The standards firm also called for targeted support that would ramp up renewable energy capacity to support a green hydrogen roll-out, and a “comprehensive regulatory toolbox”, noting that hard-to-abate sectors required tailored support for retrofitting equipment.
This would help with fuel switching, it added, warning that under current trajectories just 85% of hydrogen used in energy and as a feedstock will come from electrolysis or abated fossil fuels by 2050 – including “grid-based” electrolysis which will only be as renewable as the generators supplying the grid.
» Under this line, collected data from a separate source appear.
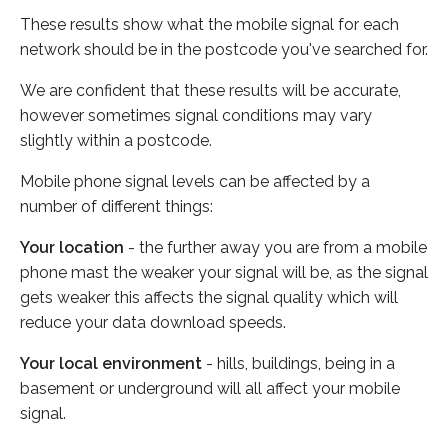
These results show what the mobile signal for each
network should be in the postcode you've searched for.
We are confident that these results will be accurate,
however sometimes signal conditions may vary
slightly within a postcode.
Mobile phone signal levels can be affected by a
number of different things:
Your location
- the further away you are from a mobile
phone mast the weaker your signal will be, as the signal
gets weaker this affects the signal quality which will
reduce your data download speeds.
Your local environment
- hills, buildings, being in a
basement or underground will all affect your mobile
signal.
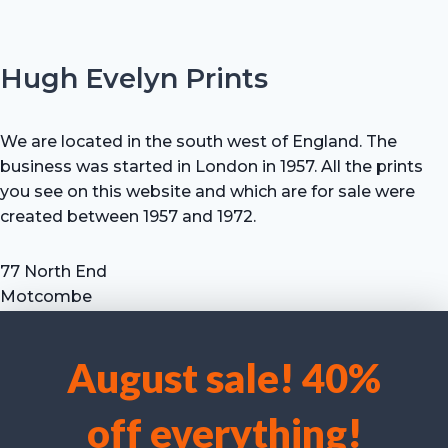
Hugh Evelyn Prints
We are located in the south west of England. The
business was started in London in 1957. All the prints
you see on this website and which are for sale were
created between 1957 and 1972.
77 North End
Motcombe
Shaftesbury
Dorset SP7 9HX
August sale! 40%
UK
We use cookies to optimise our website and our service.
Tel: +44 (0) 7711 693 634
off everything!
email: hevprints@gmail.com
Accept cookies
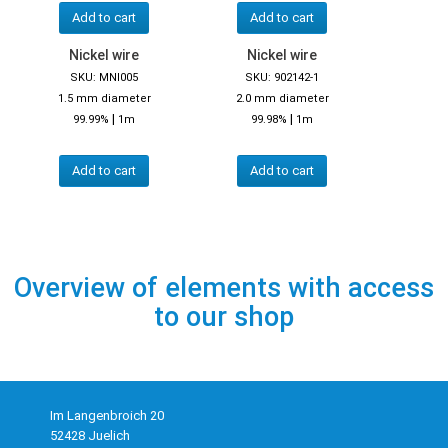
Add to cart
Add to cart
Nickel wire
Nickel wire
SKU: MNI005
SKU: 902142-1
1.5 mm diameter
2.0 mm diameter
|
|
99.99%
1m
99.98%
1m
Add to cart
Add to cart
Overview of elements with access
to our shop
Im Langenbroich 20
52428 Juelich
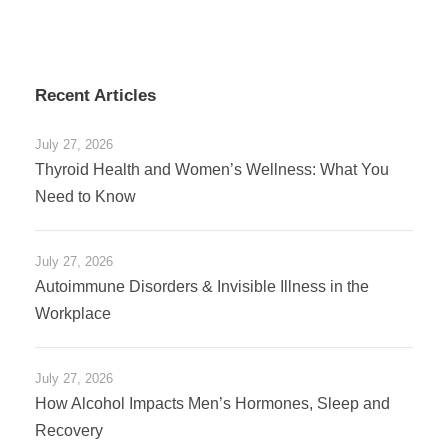
Recent Articles
July 27, 2026
Thyroid Health and Women’s Wellness: What You
Need to Know
July 27, 2026
Autoimmune Disorders & Invisible Illness in the
Workplace
July 27, 2026
How Alcohol Impacts Men’s Hormones, Sleep and
Recovery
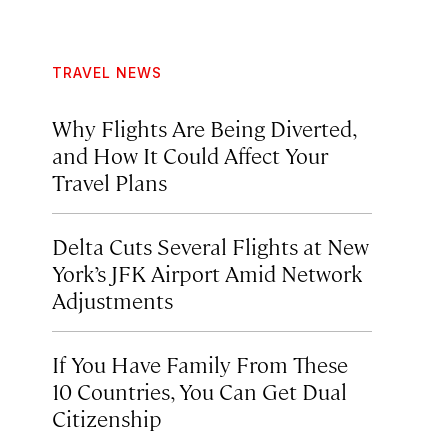
TRAVEL NEWS
Why Flights Are Being Diverted,
and How It Could Affect Your
Travel Plans
Delta Cuts Several Flights at New
York’s JFK Airport Amid Network
Adjustments
If You Have Family From These
10 Countries, You Can Get Dual
Citizenship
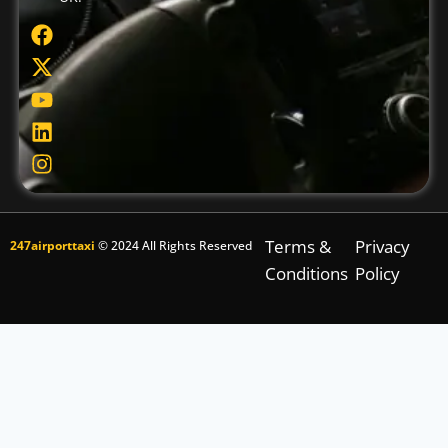
Terms &
Privacy
247airporttaxi
© 2024 All Rights Reserved
Conditions
Policy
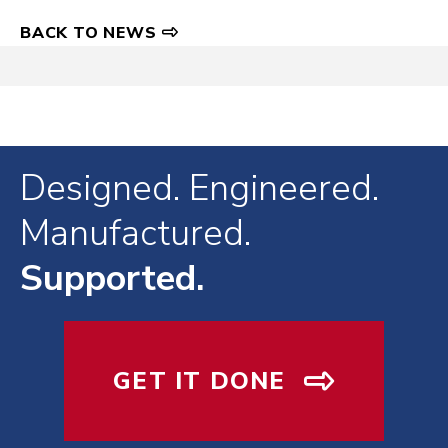
BACK TO NEWS
Designed. Engineered.
Manufactured.
Supported.
GET IT DONE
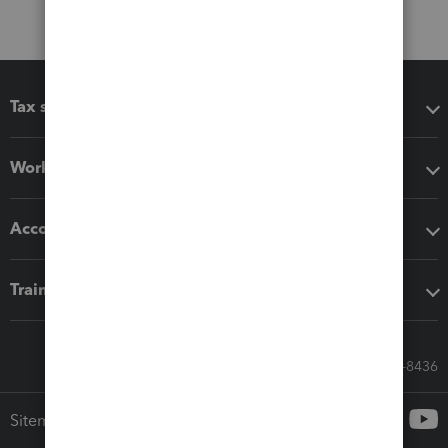
Tax software
Workflow add-ons
Accounting solutions
Training & support
Call Sales: 833-564-8436
Sitemap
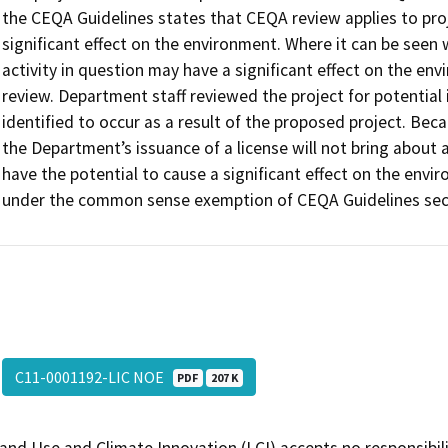
the CEQA Guidelines states that CEQA review applies to proj
significant effect on the environment. Where it can be seen w
activity in question may have a significant effect on the env
review. Department staff reviewed the project for potentia
identified to occur as a result of the proposed project. Be
the Department’s issuance of a license will not bring about 
have the potential to cause a significant effect on the env
under the common sense exemption of CEQA Guidelines sect
C11-0001192-LIC NOE
PDF
207 K
and Use and Climate Innovation (LCI) accepts no responsibilit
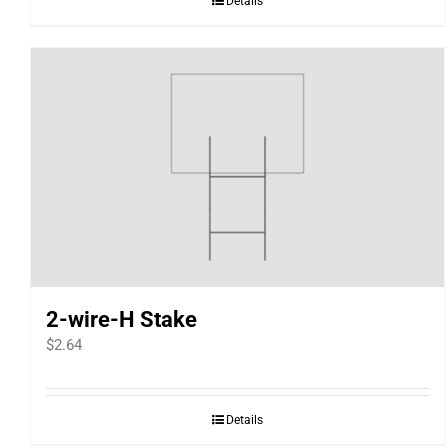
Details
2-wire-H Stake
$
2.64
Details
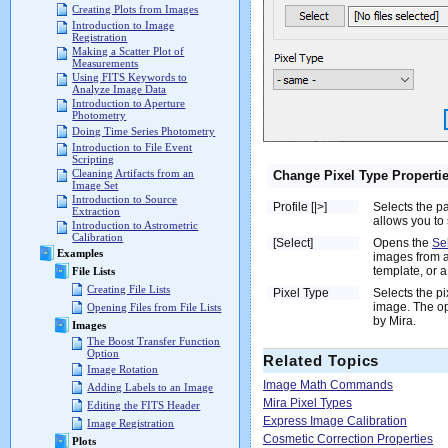
Creating Plots from Images
Introduction to Image
Registration
Making a Scatter Plot of
Measurements
Using FITS Keywords to
Analyze Image Data
Introduction to Aperture
Photometry
Doing Time Series Photometry
Introduction to File Event
Scripting
Cleaning Artifacts from an
Change Pixel Type Properti
Image Set
Introduction to Source
Profile [|>]
Selects the p
Extraction
allows you to 
Introduction to Astrometric
Calibration
[Select]
Opens the
Se
Examples
images from a
template, or a 
File Lists
Creating File Lists
Pixel Type
Selects the pi
image. The op
Opening Files from File Lists
by Mira.
Images
The Boost Transfer Function
Option
Related Topics
Image Rotation
Image Math Commands
Adding Labels to an Image
Mira Pixel Types
Editing the FITS Header
Express Image Calibration
Image Registration
Cosmetic Correction Properties
Plots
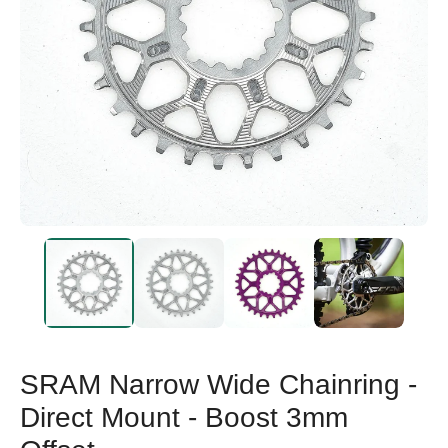
SRAM Narrow Wide Chainring -
Direct Mount - Boost 3mm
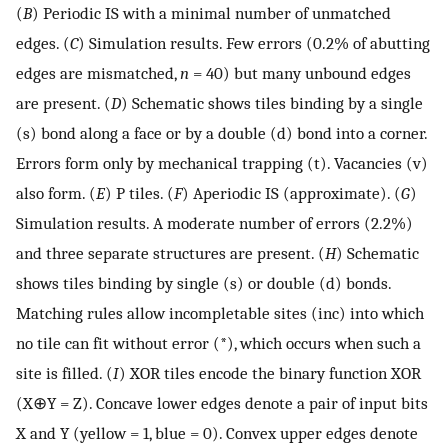
(
B
) Periodic IS with a minimal number of unmatched
edges. (
C
) Simulation results. Few errors (0.2% of abutting
edges are mismatched,
n
= 40) but many unbound edges
are present. (
D
) Schematic shows tiles binding by a single
(s) bond along a face or by a double (d) bond into a corner.
Errors form only by mechanical trapping (t). Vacancies (v)
also form. (
E
) P tiles. (
F
) Aperiodic IS (approximate). (
G
)
Simulation results. A moderate number of errors (2.2%)
and three separate structures are present. (
H
) Schematic
shows tiles binding by single (s) or double (d) bonds.
Matching rules allow incompletable sites (inc) into which
no tile can fit without error (*), which occurs when such a
site is filled. (
I
) XOR tiles encode the binary function XOR
(X⊕Y = Z). Concave lower edges denote a pair of input bits
X and Y (yellow = 1, blue = 0). Convex upper edges denote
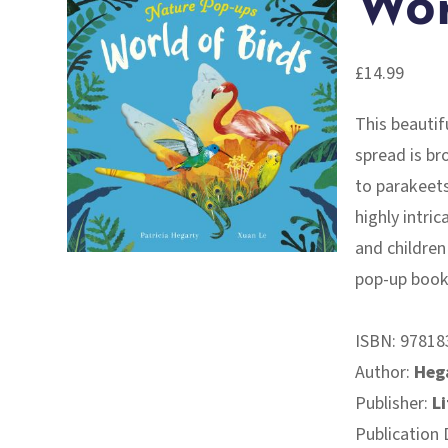
Wor
£
14.99
This beauti
spread is br
to parakeet
highly intric
and children
pop-up book!
ISBN:
97818
Author:
Hega
Publisher:
Li
Publication 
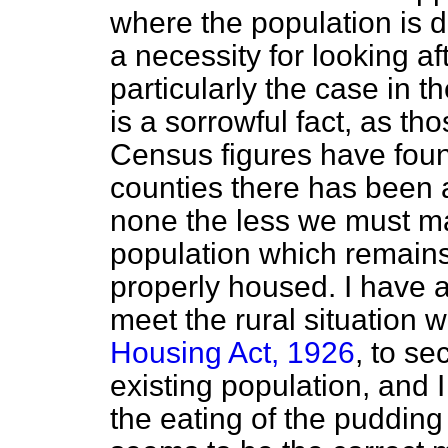
where the population is d
a necessity for looking aft
particularly the case in th
is a sorrowful fact, as t
Census figures have found,
counties there has been a
none the less we must ma
population which remains i
properly housed. I have a
meet the rural situation 
Housing Act, 1926
, to se
existing population, and I
the eating of the pudding i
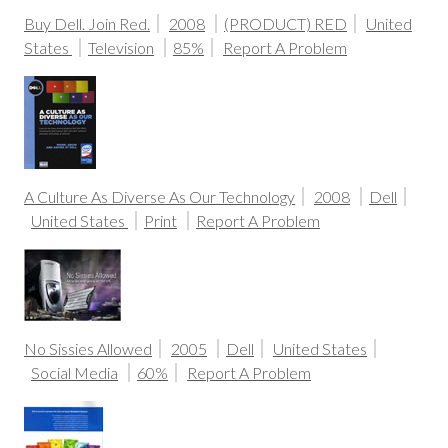
Buy Dell. Join Red.
2008
(PRODUCT) RED
United
States
Television
85%
Report A Problem
A Culture As Diverse As Our Technology
2008
Dell
United States
Print
Report A Problem
No Sissies Allowed
2005
Dell
United States
Social Media
60%
Report A Problem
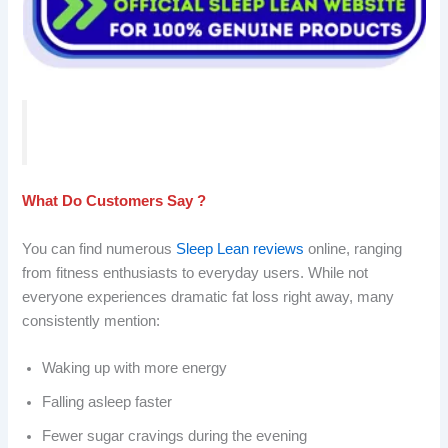
What Do Customers Say ?
You can find numerous
Sleep Lean reviews
online, ranging
from fitness enthusiasts to everyday users. While not
everyone experiences dramatic fat loss right away, many
consistently mention:
Waking up with more energy
Falling asleep faster
Fewer sugar cravings during the evening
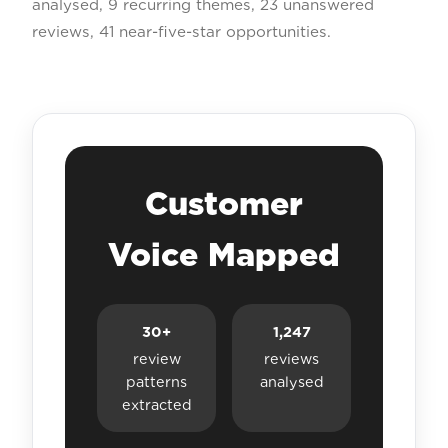
analysed, 9 recurring themes, 23 unanswered
reviews, 41 near-five-star opportunities.
Customer
Voice Mapped
30+
1,247
review
reviews
patterns
analysed
extracted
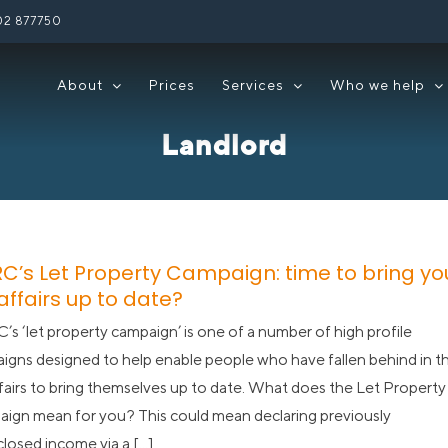
02 877750
About
Prices
Services
Who we help
Landlord
C’s Let Property Campaign: time to bring yo
affairs up to date?
s ‘let property campaign’ is one of a number of high profile
igns designed to help enable people who have fallen behind in th
ffairs to bring themselves up to date. What does the Let Property
ign mean for you? This could mean declaring previously
losed income via a [...]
In total DNV projects that just 56% of hydrogen production will come from electrolysis by 2050.
Policymakers should also introduce “guarantee of origin” frameworks for hydrogen, which with fiscal support such as carbon pricing and CfDs, unlock large-scale investment in the sector, DNV noted.
Electrolysis will be the dominant source of hydrogen production by mid-century, accounting for 72% of H2 demand for energy purposes only, powered by a global electrolyser capacity of 3,075 GW, DNV said, although it did not include an estimate of the amount of renewables capacity required to power it.
China will dominate electrolyser build-out, with 258GW of capacity by 2030 and 1,248GW by 2030, more than double the next biggest, Europe, which will see 111GW and 574GW in 2030 and 2050 respectively.
Based on these figures, DNV calculates that Europe will be producing approximately 6.6 million tons of green hydrogen at regional operating hours by 2030. Given that the EU is unlikely to see much blue hydrogen production, this means that the bloc will fall short of its 10 -million-tonne target, it said.
But while the prevailing view on blue hydrogen has been gloomy of late on the back of skyrocketing natural gas prices, DNV bucked this trend with the view that blue H2 will have a role to play in the short-term. In fact, it believes that blue hydrogen with CCS will account for 30% of production in 2030 as gas prices reduce, before dropping off as renewable energy capacity increases.